Blisk could be used as your main web browser because it is built on Chromium, which is the same engine that powers Google Chrome browser.
However, Blisk browser is aimed at website developers and blog owners that want to check that their site is compatible with mobile devices. It should be your second browser, not your main one.
More than one browser can be installed on your computer, so no matter whether you are an Edge, Chrome or Firefox fan, add Blisk and use it whenever you want to check that your website is working properly. (Don't have a website? Read Where to start blogging, website building and 11 essential points when choosing web hosting.)
Get started with Blisk browser
Download and install Blisk browser. Afterwards, start Blisk and enter a URL to go to the site you want to view. It could be your own website or you can check out competitors' websites. (You should always check what your competitors are doing.)
Down the left hand edge of the browser window is a collection of devices, such as iPhones from the iPhone 4 to the 7 Plus, Samsung Galaxy S3 to S7, there is an LG phone and a Google Nexus, and more.
There is also an iPad Air and iPad mini, Google Nexus 7 and 10 tablets. Choose your device!
See your site on a device
Any one of these devices can be clicked to see it emulated in the browser window, as you can see in the screenshot below.
You will see the web page exactly as it would appear on the device. I checked it with my own phones and tablets and it is an accurate display.
Although you will no doubt have a phone and probably a tablet of your own on which you can test your website, you won’t have the range of devices that are available in Blisk.
There are differences from one model of phone to another. The most obvious of these is the screen size and resolution.

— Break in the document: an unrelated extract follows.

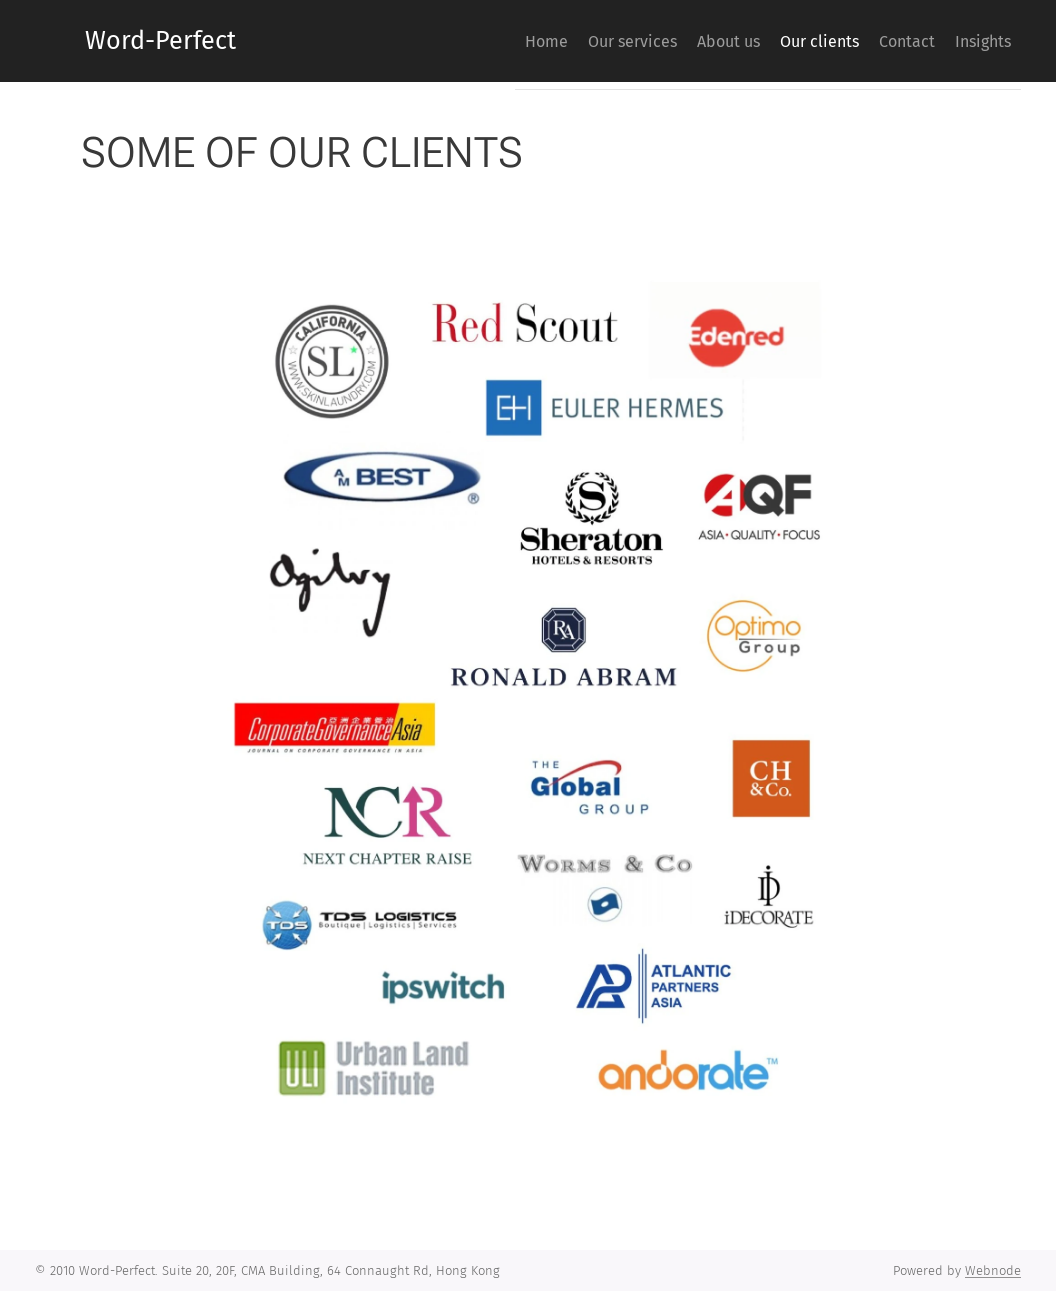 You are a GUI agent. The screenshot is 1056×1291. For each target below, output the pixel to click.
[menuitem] (458, 41)
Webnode (993, 1270)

One click in the device list and you can see your website on a small iPhone 4 screen, click again and you can see it on a Samsung Galaxy S6 Edge, and so on.
The question is, does your site look OK on every device? If you have never viewed your website on a mobile device, or perhaps devices other than your own phone, you may be surprised by how it looks.
Interact with your site
Blisk browser is a fantastic tool for anyone with a website or blog. The emulated device is fully interactive and you can click anywhere on the mobile screen to simulate taps on the device's screen. Everything works just like the real thing.

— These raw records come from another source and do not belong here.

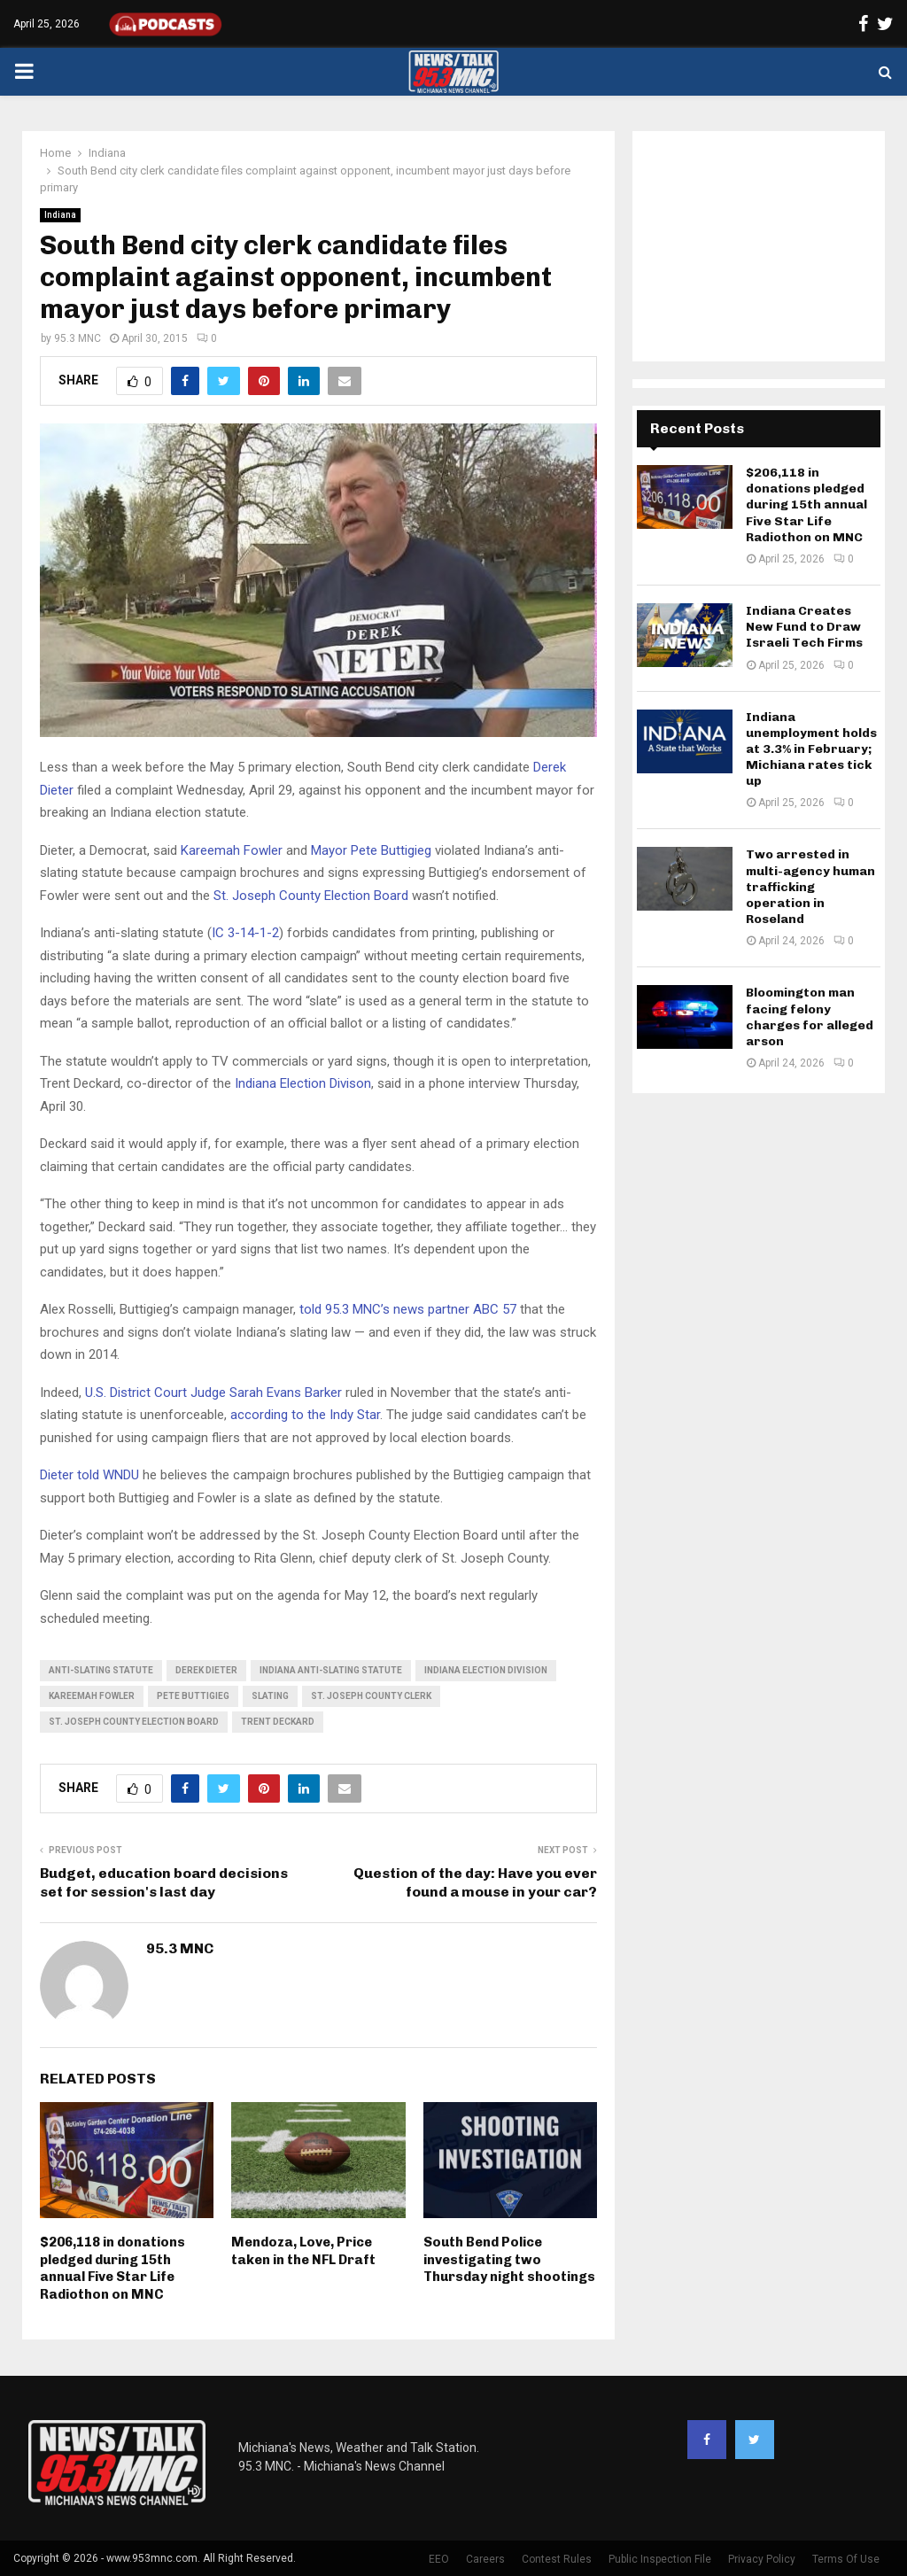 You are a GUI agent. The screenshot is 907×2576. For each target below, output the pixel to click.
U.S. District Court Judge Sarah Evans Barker (213, 1393)
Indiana (60, 215)
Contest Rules (557, 2559)
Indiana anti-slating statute (331, 1670)
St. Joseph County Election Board (310, 896)
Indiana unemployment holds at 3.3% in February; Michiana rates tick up (811, 749)
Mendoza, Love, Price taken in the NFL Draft (303, 2251)
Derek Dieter (206, 1670)
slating (270, 1696)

If your computer has a touch screen, and several laptops and hybrids do these days, the emulated phone responds to touch.
You can swipe up and down the screen, pinch and spread to zoom out and in, tap buttons, menus and links, adverts are displayed if the site has ads and and so on. (Ads are one of 6 ways to make money from a website or blog.)
The emulated phone or tablet can be switched to landscape mode too.
The main part of the Blisk window shows the desktop version of the web page. You can browse either the desktop or mobile views and both are kept in sync, so you see the same part of the web page as both scroll simultaneously.
There is an auto-refresh option and this monitors the web page for changes to the source file. If you are editing the page remotely on the website or locally on the PC's disk, every change is automatically displayed.
Errors on the page are displayed as notifications, so you can see if there is a problem with the code.
Blisk does not interfere with any browsers that are already installed on the computer. It is free to download and install and if you create a free account, it unlocks some extra features like cloud storage.
Blisk is recommended for anyone with a website or who needs to check websites for compatibility with phones and tablets.